In the figure (ii) given below, ∠ABC = ∠DAC and AB = 8 cm, AC = 4 cm, AD = 5 cm.

(i) Prove that △ACD is similar to △BCA.

(ii) Find BC and CD.

(iii) Find area of △ACD : area of △ABC.

(i) Considering △ACD and △BCA.

∠C = ∠C (Common angles)

∠ABC = ∠DAC (Given)

Hence, by AA axiom △ACD ~ △BCA.

(ii) Since triangles are similar, hence the ratio of corresponding sides will be equal

$\Rightarrow \dfrac{AC}{BC} = \dfrac{AD}{AB} \\[1em] \Rightarrow \dfrac{4}{BC} = \dfrac{5}{8} \\[1em] \Rightarrow BC = \dfrac{4 \times 8}{5} \\[1em] \Rightarrow BC = \dfrac{32}{5} \\[1em] \Rightarrow BC = 6.4 \text{ cm}.$

Similarly,

$\Rightarrow \dfrac{CD}{CA} = \dfrac{AD}{AB} \\[1em] \Rightarrow \dfrac{CD}{4} = \dfrac{5}{8} \\[1em] \Rightarrow CD = \dfrac{4 \times 5}{8} \\[1em] \Rightarrow CD = \dfrac{20}{8} \\[1em] \Rightarrow CD = 2.5 \text{ cm}.$

Hence, the length of BC = 6.4 cm and CD = 2.5 cm.

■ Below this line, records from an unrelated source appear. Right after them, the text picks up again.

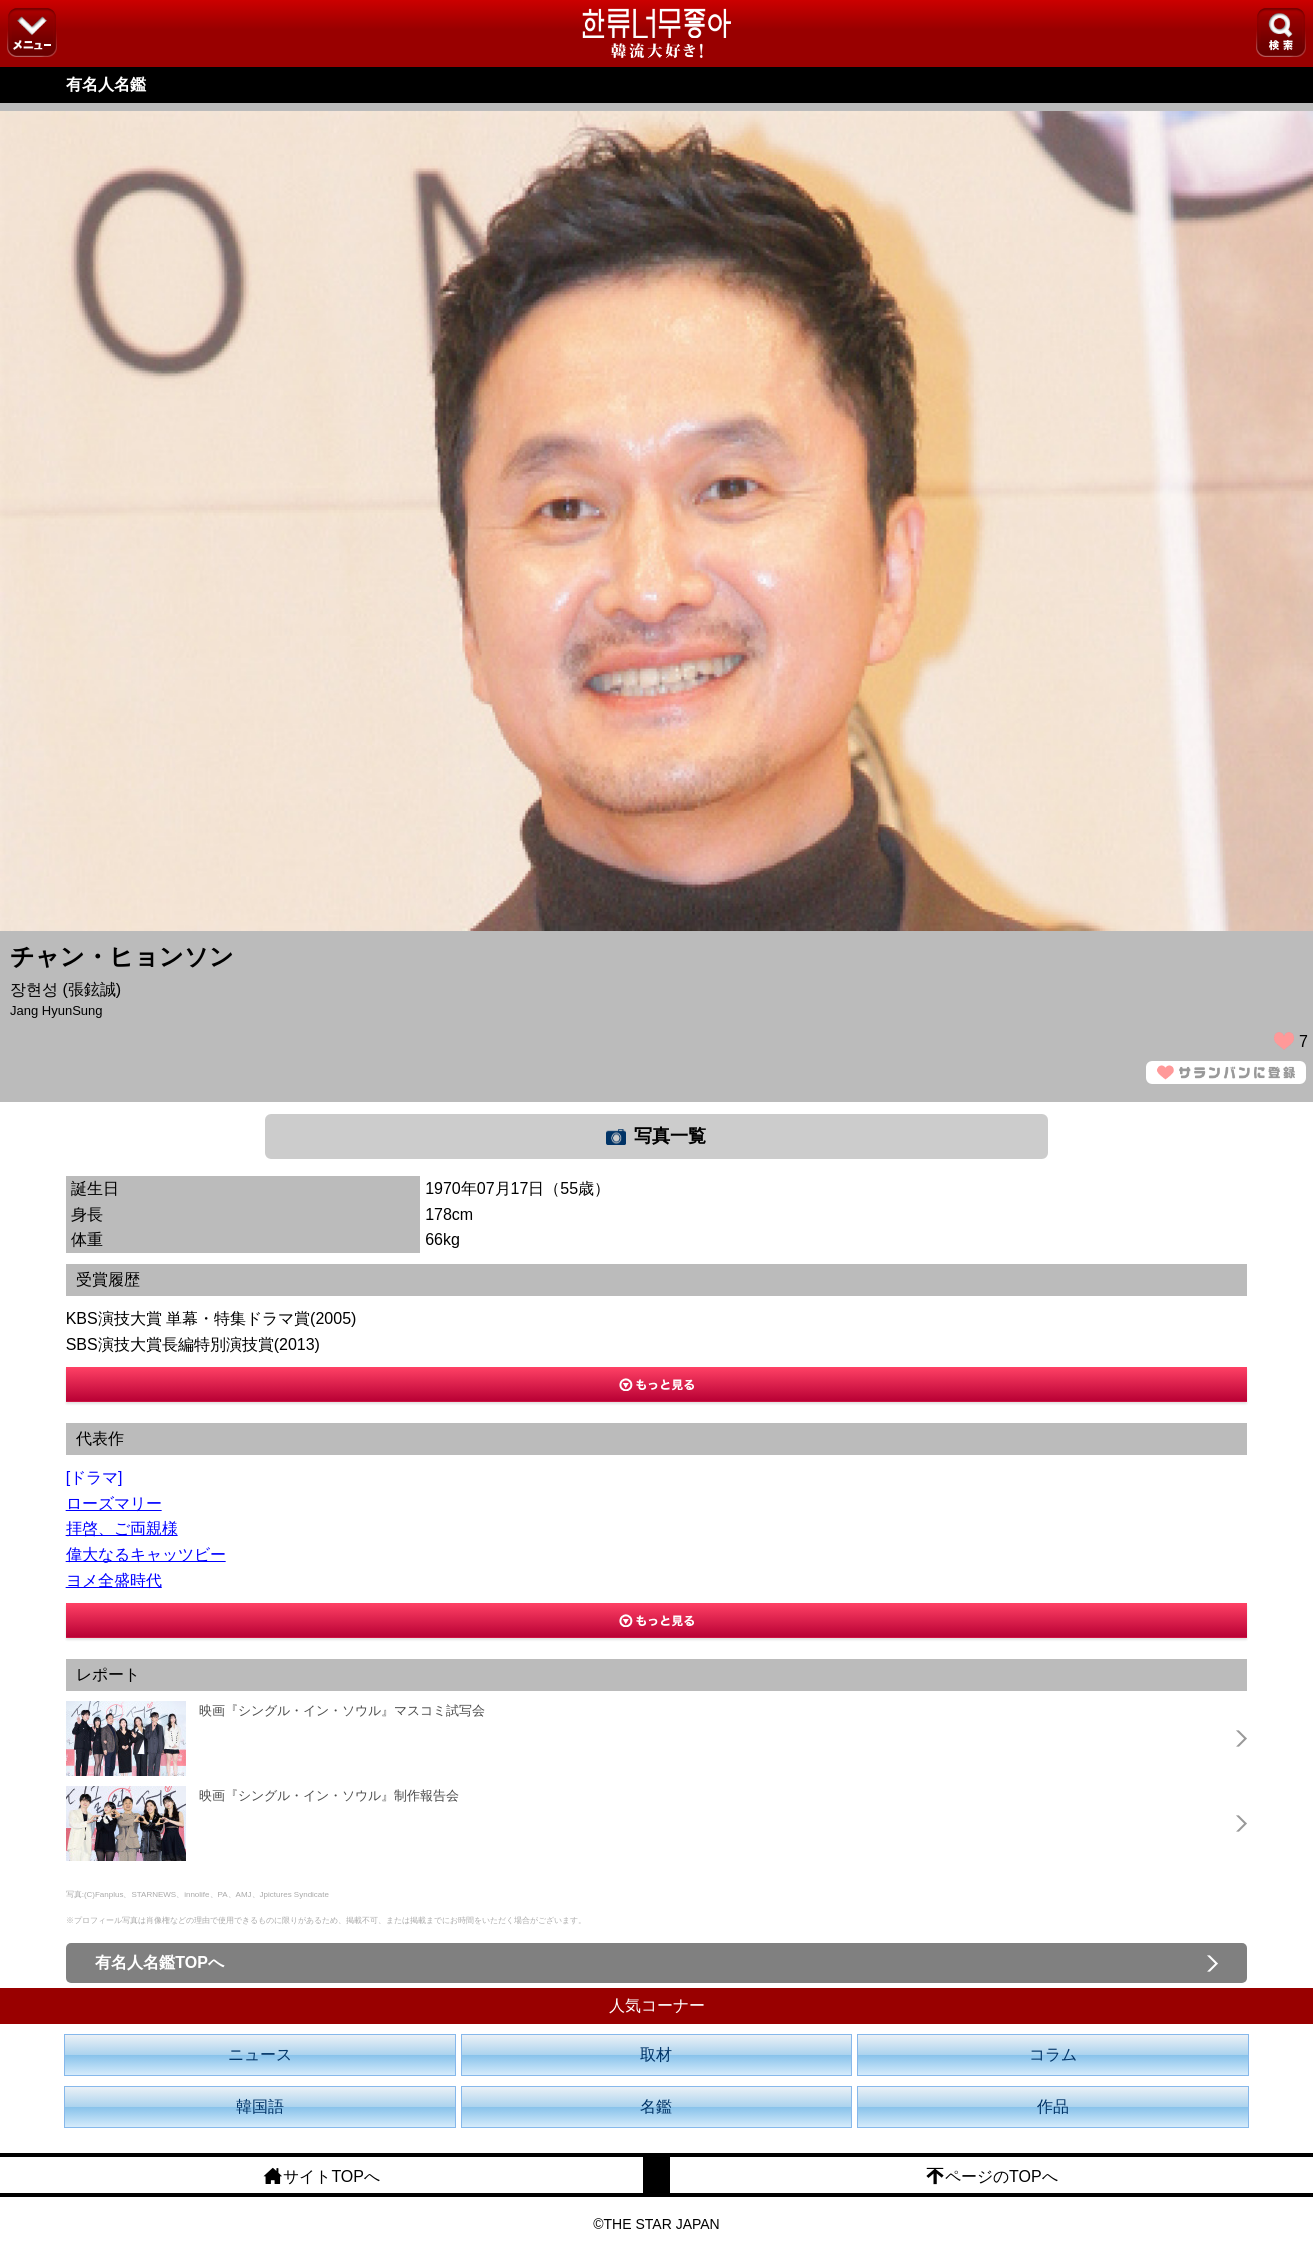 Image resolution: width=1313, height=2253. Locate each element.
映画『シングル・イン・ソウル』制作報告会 (329, 1795)
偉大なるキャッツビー (146, 1554)
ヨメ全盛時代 (114, 1580)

(iii) We know that, the ratio of the areas of two similar triangles is equal to the ratio of the square of their corresponding sides.

$\therefore \dfrac{\text{Area of △ACD}}{\text{Area of △ABC}} = \dfrac{AD^2}{AB^2} \\[1em] \Rightarrow \dfrac{\text{Area of △ADC}}{\text{Area of △ABC}} = \dfrac{5^2}{8^2} \\[1em] \Rightarrow \dfrac{\text{Area of △ADC}}{\text{Area of △ABC}} = \dfrac{25}{64}.$

Hence, the ratio of area of △ACD : area of △ABC = 25 : 64.